*Work task*: In the records below, find the line containing "с 10:00 до 20:00", then reproduce that line and every one after it to the end, exactly and alone.
*** Begin section ***
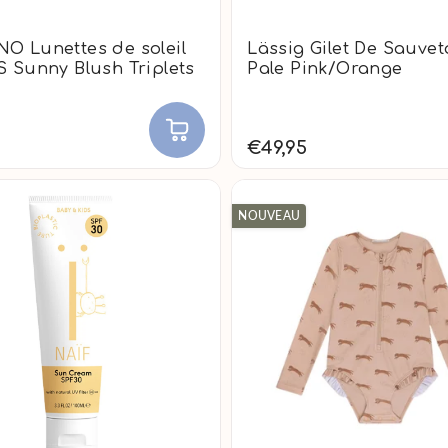
 Lunettes de soleil
Lässig Gilet De Sauve
 Sunny Blush Triplets
Pale Pink/Orange
€49,95
NOUVEAU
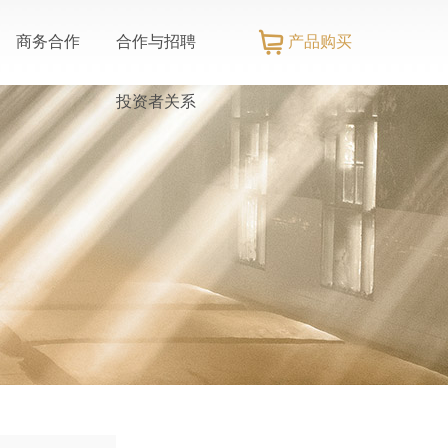
产品购买
商务合作
合作与招聘
投资者关系
推荐官招募
招商加盟
招标信息
社会责任
信息公示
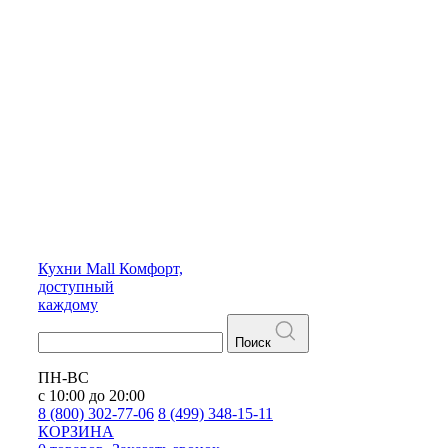
Кухни
Mall
Комфорт,
доступный
каждому
Поиск
ПН-ВС
с 10:00 до 20:00
8 (800) 302-77-06
8 (499) 348-15-11
КОРЗИНА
*** End section ***
*Response below*:
с 10:00 до 20:00
8 (800) 302-77-06
8 (499) 348-15-11
КОРЗИНА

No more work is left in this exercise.